[[ Data extracts, beginning ]]

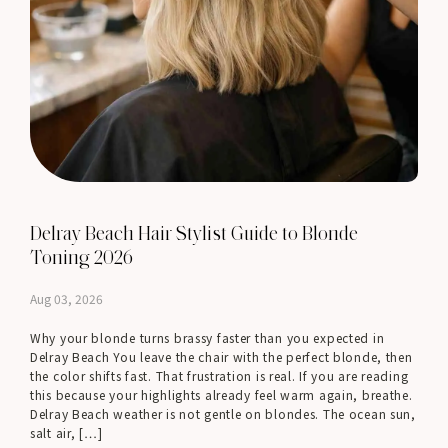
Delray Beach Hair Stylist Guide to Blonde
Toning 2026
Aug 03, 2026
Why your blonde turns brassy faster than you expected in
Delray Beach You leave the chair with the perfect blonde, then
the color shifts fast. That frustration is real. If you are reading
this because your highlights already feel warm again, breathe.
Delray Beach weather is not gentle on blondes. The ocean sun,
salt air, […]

[[ Data extracts, end ]]
[[ Data extracts, beginning ]]

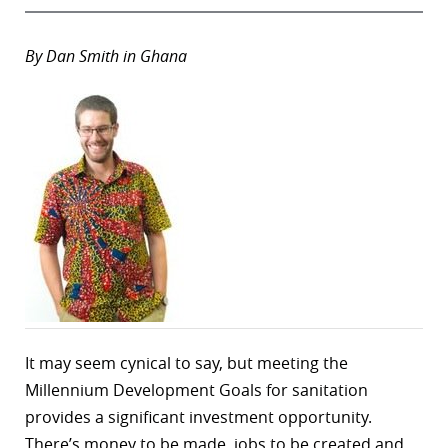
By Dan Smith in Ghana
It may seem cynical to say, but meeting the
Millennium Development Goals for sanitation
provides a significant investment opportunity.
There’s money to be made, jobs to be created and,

[[ Data extracts, end ]]

*What is being asked*: Copy out only the lines above from the one with "Toning 2026" to the one with "salt air, […]", inclusive, exactly as they stand.

*Solution to this task*:
Toning 2026
Aug 03, 2026
Why your blonde turns brassy faster than you expected in
Delray Beach You leave the chair with the perfect blonde, then
the color shifts fast. That frustration is real. If you are reading
this because your highlights already feel warm again, breathe.
Delray Beach weather is not gentle on blondes. The ocean sun,
salt air, […]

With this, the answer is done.